Ulu çınar ağaçlarının rüzgârla birlikte söylediği hüzünlü şarkıyı dinliyorum...
Renkli, küçük bir kuşun dikkatini çekiyor bedenim...
Taşları yosun tutmuş dilsiz köprünün altından, riyakâr olduğu kadar güzel de bir dere akıyor...
Yeniden doğacağına inan, çaresiz kırlangıcı alıyor koynuna, bilinmeze götürüyor...
&&&
Adını bilmediğiniz iki köy arasında nefeslenmek, yüzümü yıkamak, susuzluğumu gidermek, bazen de bakkaldan aldığım öteberiyi mideye indirmek için mola verdiğim çeşme başında, nice zaman önce karalamıştım bu cümleleri...
“Ulu çınar” ağaçları yazdığıma bakmayın siz...

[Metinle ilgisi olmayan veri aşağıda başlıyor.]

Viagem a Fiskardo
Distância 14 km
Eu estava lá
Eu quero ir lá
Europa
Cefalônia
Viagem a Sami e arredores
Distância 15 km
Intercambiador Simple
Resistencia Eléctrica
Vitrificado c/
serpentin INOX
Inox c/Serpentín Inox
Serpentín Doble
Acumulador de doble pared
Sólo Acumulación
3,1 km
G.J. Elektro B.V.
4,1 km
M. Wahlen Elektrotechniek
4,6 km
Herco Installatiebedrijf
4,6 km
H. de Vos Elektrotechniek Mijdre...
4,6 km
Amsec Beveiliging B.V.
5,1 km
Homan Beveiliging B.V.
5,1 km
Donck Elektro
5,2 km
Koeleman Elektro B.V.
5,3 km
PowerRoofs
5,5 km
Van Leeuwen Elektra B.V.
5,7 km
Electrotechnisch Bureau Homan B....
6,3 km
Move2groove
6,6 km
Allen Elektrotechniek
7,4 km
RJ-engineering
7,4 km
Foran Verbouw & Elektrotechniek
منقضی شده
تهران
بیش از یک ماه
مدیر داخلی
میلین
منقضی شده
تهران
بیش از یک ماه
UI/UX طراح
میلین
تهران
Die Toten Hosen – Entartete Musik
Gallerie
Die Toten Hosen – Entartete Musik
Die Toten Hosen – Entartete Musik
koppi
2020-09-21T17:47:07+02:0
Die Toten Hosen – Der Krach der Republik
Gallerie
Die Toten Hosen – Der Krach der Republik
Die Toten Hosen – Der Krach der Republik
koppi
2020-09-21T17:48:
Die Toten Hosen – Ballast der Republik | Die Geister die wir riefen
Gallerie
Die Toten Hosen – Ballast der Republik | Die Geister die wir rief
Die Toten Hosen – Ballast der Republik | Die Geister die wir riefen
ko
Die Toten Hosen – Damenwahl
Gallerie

Çınar ağacı falan yok orada!
Uzun kavaklar var!
Neden?
Kavakların yerine çınarlar olsun istedim, ondan!
Büyü bozulacak ama
Olmayan çınar ağaçlarının söylediği hüzünlü şarkının radyodan geldiğini de belirtmem gerekiyor...
Taşları yosun tutmuş köprünün dilsiz olduğunu da ben uydurdum!
Sesini duyuyor fakat ne söylediğini anlayamıyorum!
Kırlangıcın yeniden doğacağına inandığını nereden biliyorsun diyeceksiniz?
E dere söyledi!
Derenin güzel olduğunu da ben kendi gözlerimle gördüm... Hem de çıplakken!
Kimleri kimleri koynuna alıp kandırmış haspa!
Dereye “riyakâr” dedim ya, renkli küçük kuşun yalancısıyım!